[Opening DATA UNDER STUDY section]
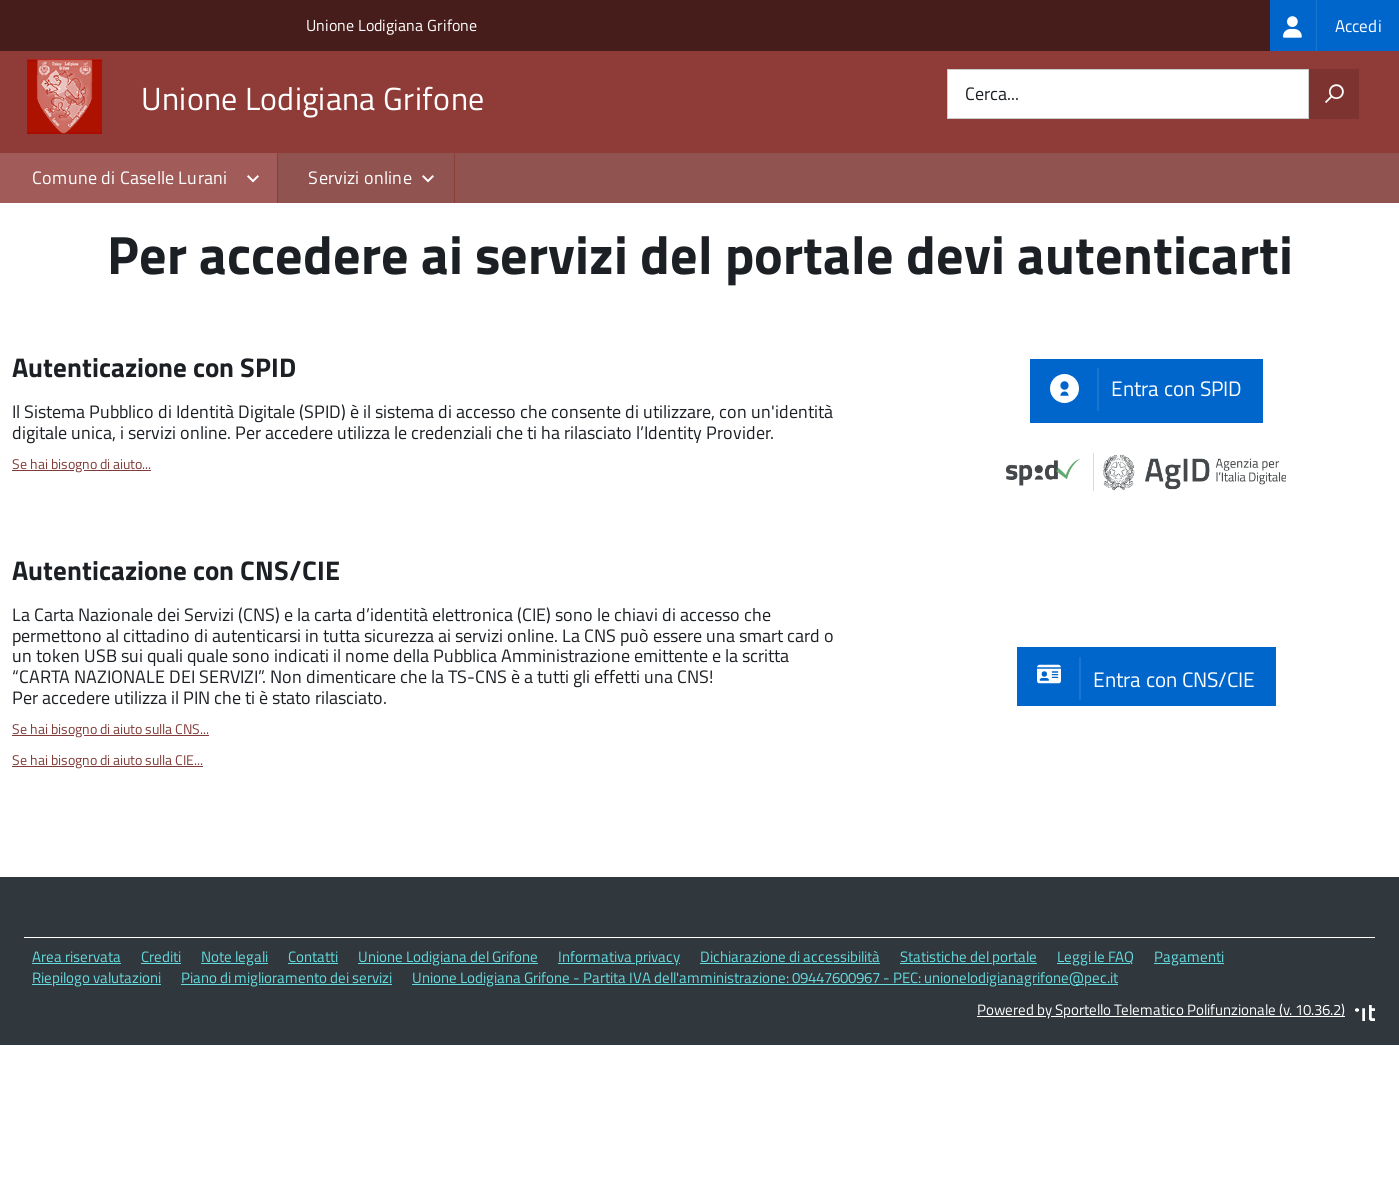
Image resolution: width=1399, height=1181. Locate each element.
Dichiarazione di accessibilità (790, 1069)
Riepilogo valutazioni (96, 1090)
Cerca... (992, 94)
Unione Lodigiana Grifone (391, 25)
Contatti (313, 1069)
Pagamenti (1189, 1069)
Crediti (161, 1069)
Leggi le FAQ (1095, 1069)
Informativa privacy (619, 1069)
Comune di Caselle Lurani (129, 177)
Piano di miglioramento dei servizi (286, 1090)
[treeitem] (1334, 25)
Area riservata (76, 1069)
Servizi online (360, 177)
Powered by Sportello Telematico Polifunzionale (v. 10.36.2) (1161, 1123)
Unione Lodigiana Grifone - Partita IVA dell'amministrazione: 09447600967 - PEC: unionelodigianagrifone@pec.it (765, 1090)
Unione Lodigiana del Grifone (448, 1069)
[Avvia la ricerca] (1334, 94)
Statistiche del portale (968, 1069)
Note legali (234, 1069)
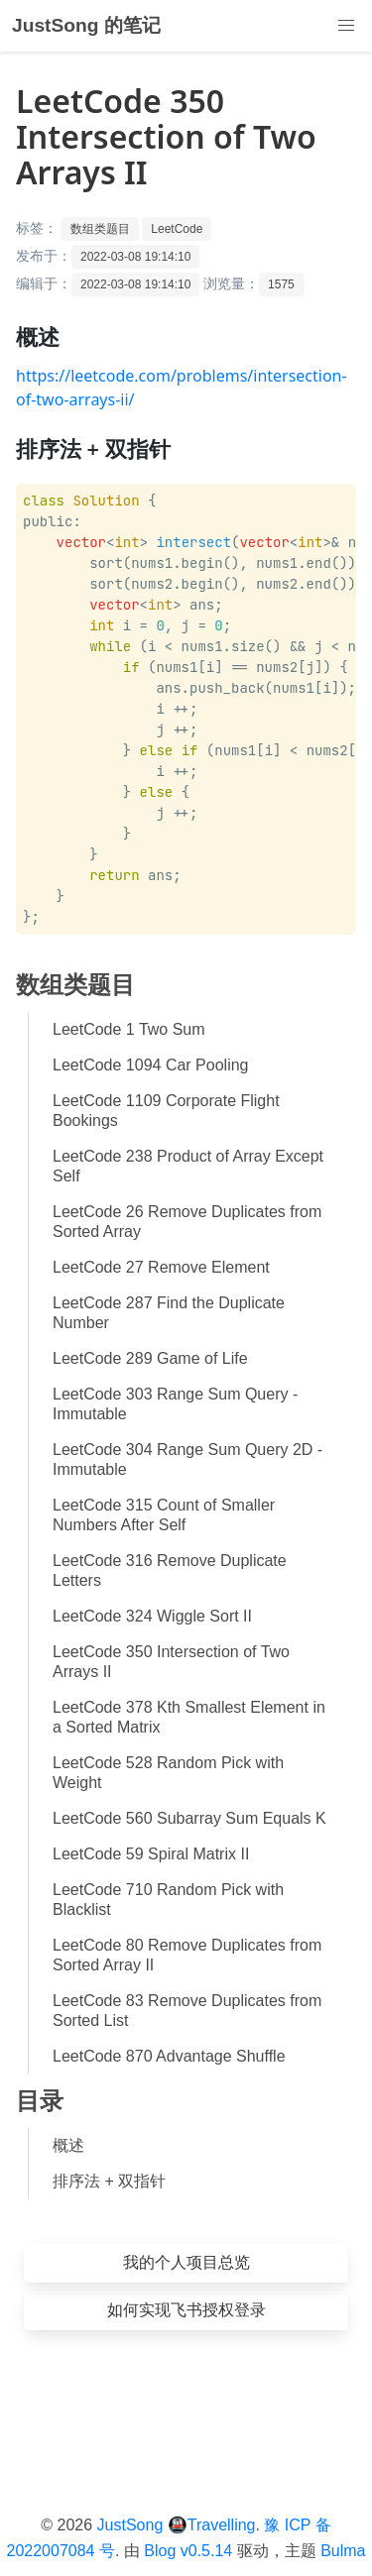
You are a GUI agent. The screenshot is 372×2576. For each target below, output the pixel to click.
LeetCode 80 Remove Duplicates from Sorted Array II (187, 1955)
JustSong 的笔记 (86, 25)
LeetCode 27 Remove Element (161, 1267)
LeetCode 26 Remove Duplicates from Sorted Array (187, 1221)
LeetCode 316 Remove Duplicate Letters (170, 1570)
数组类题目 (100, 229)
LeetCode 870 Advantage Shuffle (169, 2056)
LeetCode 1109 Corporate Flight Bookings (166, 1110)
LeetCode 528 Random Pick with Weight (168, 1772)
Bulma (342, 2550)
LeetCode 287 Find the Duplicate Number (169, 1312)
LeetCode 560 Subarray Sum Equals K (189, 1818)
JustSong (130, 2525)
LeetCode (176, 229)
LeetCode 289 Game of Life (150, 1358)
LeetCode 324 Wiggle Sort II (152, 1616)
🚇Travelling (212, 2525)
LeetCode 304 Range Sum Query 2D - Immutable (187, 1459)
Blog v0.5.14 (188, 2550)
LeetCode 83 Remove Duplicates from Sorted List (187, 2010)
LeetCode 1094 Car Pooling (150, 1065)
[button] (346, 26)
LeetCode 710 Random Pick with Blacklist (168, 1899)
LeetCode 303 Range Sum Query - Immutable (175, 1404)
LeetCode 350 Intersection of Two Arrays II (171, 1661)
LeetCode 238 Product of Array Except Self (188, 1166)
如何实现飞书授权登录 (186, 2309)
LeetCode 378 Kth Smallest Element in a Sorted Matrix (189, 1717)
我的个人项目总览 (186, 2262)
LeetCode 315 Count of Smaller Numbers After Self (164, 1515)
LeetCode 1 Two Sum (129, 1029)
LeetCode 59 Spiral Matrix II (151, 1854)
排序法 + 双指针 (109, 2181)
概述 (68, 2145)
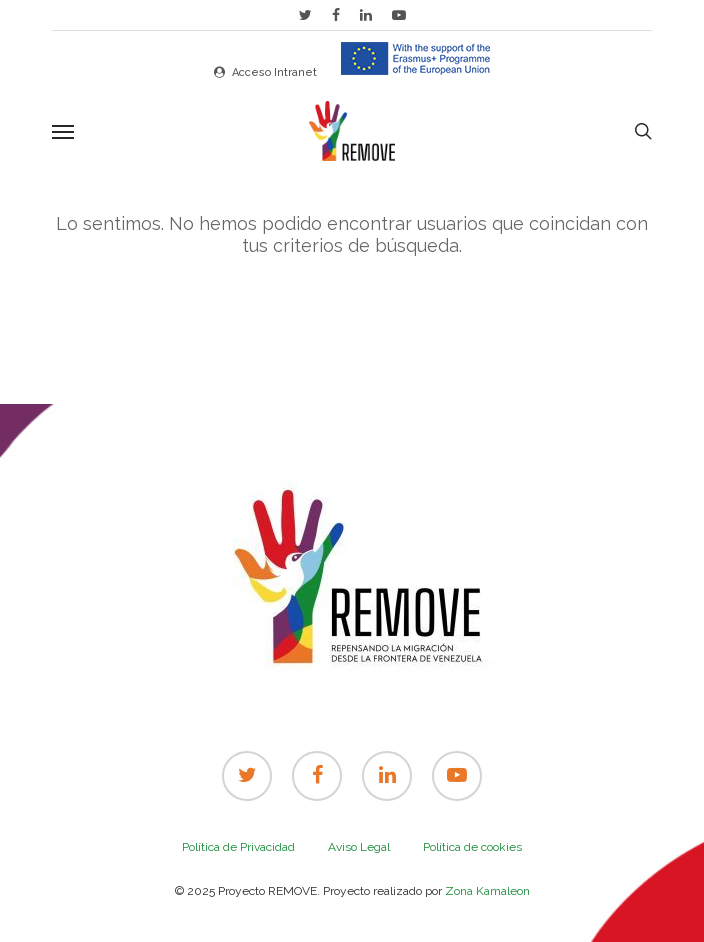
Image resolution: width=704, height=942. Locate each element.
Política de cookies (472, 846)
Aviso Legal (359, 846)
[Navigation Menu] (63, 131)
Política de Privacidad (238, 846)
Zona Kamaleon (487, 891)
[Closing DATA UNDER STUDY section]
PROBLEM REQUIREMENTS: For the material above, give again only the lines starting at the line that contains "LeetCode 324 Wiggle Sort II (152, 1616)" and ending at the line that contains "Aviso Legal (359, 846)". Pictures do not belong in the copy.

PROBLEM SOLUTION:
LeetCode 324 Wiggle Sort II (152, 1616)
🚇Travelling (212, 2525)
LeetCode 304 Range Sum Query 2D - Immutable (187, 1459)
Blog v0.5.14 (188, 2550)
LeetCode 83 Remove Duplicates from Sorted List (187, 2010)
LeetCode 1094 Car Pooling (150, 1065)
[button] (346, 26)
LeetCode 710 Random Pick with Blacklist (168, 1899)
LeetCode 303 Range Sum Query - Immutable (175, 1404)
LeetCode 350 Intersection of Two Arrays II (171, 1661)
LeetCode 238 Product of Array Except Self (188, 1166)
如何实现飞书授权登录 (186, 2309)
LeetCode 378 Kth Smallest Element in a Sorted Matrix (189, 1717)
我的个人项目总览 (186, 2262)
LeetCode 315 Count of Smaller Numbers After Self (164, 1515)
LeetCode 1 Two Sum (129, 1029)
LeetCode 59 Spiral Matrix II (151, 1854)
排序法 + 双指针 (109, 2181)
概述 (68, 2145)
Image resolution: width=704, height=942. Locate each element.
Política de cookies (472, 846)
Aviso Legal (359, 846)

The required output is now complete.